This meeting could have been called, maybe too literally, Chain Drive. While doing some research on stainless steel chain drive motors I run into the acronyms ISO and ASA. So far, they have been related for me to photography, but I find out that they actually stand for general standardization models. ISO means International Standard Office, while ASA means American Standard Association, exactly like DIN means Deutsche Industrie Norme and GOST represents a discontinued Soviet standard.

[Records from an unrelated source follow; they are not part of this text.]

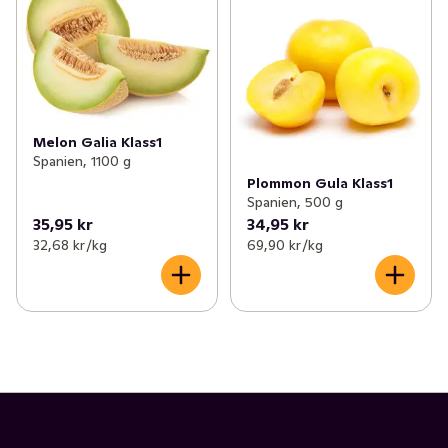
Melon Galia Klass1
Spanien, 1100 g
Plommon Gula Klass1
Spanien, 500 g
35,95 kr
34,95 kr
32,68 kr /kg
69,90 kr /kg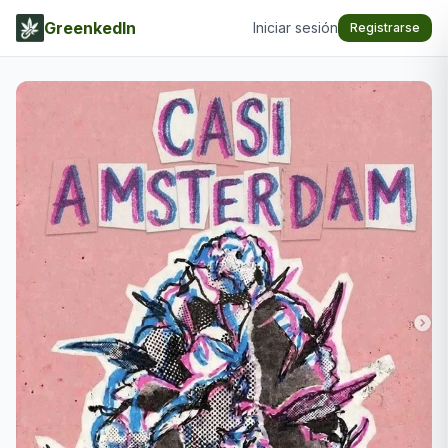
GreenkedIn
Iniciar sesión
Registrarse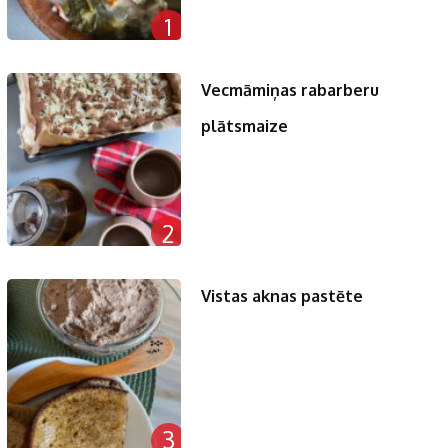
1
Vecmāmiņas rabarberu
plātsmaize
2
Vistas aknas pastēte
3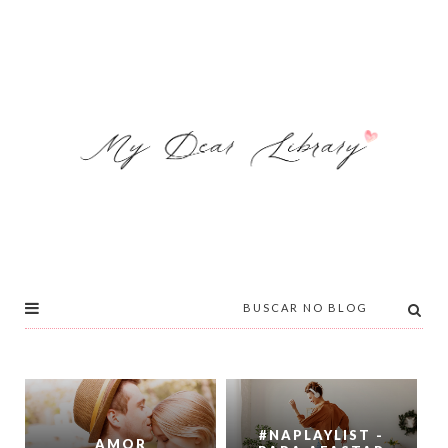
#NAPLAYLIST -
AMOR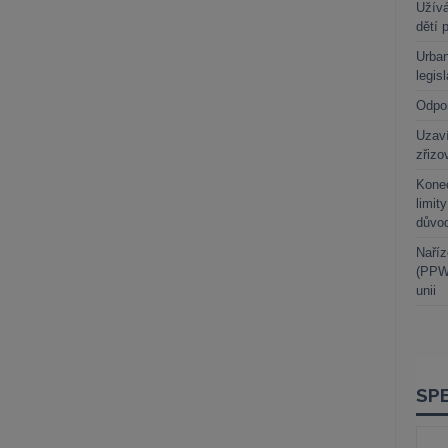
Užívá
dětí 
Urban
legis
Odpo
Uzaví
zřizo
Kone
limit
důvo
Naříz
(PPWR
unii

Among all the theatrical conventions, namely our own standardization models, there is an a priori rarely questioned by institutions, audiences, artists, pedagogues or scholars: the idea that the motor or drive that drives the devising practice leads unavoidably to devising stage works or pieces. Not just because taking for granted what a “work” is forecloses every diversity and follows the market’s lead of continuously asking for novelty, but also because that means that the artist that does not produce works risks being denied their condition as an artist.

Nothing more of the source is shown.